— Try it —
Show every line of the data below that includes the word "with".

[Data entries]
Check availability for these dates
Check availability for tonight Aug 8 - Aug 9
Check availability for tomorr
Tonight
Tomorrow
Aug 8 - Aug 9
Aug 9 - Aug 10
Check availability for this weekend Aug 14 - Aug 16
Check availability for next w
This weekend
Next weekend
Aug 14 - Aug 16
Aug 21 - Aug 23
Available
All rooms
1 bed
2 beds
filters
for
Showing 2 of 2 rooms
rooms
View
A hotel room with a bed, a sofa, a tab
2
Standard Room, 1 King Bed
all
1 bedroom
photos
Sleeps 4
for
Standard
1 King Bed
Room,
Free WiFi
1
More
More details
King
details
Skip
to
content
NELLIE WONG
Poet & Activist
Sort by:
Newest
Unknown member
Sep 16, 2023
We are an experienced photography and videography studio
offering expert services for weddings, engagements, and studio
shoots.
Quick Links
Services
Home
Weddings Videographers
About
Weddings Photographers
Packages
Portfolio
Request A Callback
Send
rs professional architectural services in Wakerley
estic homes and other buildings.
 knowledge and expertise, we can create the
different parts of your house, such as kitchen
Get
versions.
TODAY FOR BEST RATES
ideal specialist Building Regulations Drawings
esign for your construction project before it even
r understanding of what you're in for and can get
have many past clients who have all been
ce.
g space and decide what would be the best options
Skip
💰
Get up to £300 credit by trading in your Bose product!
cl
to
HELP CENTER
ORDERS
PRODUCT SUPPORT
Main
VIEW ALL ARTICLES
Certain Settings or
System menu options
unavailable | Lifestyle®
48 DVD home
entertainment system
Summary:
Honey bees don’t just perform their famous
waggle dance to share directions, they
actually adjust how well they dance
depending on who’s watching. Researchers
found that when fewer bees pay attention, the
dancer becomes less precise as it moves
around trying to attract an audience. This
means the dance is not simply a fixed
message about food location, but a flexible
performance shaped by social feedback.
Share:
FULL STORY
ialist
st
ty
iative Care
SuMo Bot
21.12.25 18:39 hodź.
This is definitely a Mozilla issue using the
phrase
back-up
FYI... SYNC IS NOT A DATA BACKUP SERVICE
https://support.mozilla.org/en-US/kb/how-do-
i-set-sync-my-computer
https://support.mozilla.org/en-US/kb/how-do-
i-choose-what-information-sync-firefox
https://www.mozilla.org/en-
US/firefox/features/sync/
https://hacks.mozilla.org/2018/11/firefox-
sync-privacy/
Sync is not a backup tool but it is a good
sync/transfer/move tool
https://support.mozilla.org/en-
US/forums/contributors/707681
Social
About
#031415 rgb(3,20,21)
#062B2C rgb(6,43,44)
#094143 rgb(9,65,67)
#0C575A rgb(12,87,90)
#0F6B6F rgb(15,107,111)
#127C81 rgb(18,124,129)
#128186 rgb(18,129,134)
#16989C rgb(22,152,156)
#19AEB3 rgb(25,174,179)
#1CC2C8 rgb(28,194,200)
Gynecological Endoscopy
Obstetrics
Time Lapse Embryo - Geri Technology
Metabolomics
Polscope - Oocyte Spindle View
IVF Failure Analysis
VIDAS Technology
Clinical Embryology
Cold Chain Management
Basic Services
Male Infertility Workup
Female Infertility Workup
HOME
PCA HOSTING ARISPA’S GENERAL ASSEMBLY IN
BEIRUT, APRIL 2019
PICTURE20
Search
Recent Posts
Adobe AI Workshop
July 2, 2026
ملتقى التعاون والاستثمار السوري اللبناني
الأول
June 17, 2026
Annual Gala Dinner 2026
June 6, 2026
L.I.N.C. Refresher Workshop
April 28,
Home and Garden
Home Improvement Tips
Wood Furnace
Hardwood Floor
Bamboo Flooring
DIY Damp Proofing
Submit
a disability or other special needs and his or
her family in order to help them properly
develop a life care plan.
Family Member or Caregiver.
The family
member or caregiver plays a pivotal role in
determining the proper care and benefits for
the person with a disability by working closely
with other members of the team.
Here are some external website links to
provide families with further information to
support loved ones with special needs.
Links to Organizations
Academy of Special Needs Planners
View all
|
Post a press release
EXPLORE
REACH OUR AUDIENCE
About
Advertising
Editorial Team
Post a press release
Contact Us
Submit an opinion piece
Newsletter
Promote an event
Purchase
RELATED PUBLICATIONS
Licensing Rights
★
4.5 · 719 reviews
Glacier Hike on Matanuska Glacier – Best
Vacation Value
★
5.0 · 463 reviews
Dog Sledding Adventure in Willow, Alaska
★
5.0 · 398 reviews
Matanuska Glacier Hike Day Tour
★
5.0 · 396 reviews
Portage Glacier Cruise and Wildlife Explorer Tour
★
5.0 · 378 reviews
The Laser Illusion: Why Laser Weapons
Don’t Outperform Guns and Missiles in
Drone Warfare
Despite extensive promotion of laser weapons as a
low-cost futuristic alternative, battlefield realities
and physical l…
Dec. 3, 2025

— Your solution —
A hotel room with a bed, a sofa, a tab
the person with a disability by working closely
with other members of the team.
provide families with further information to
support loved ones with special needs.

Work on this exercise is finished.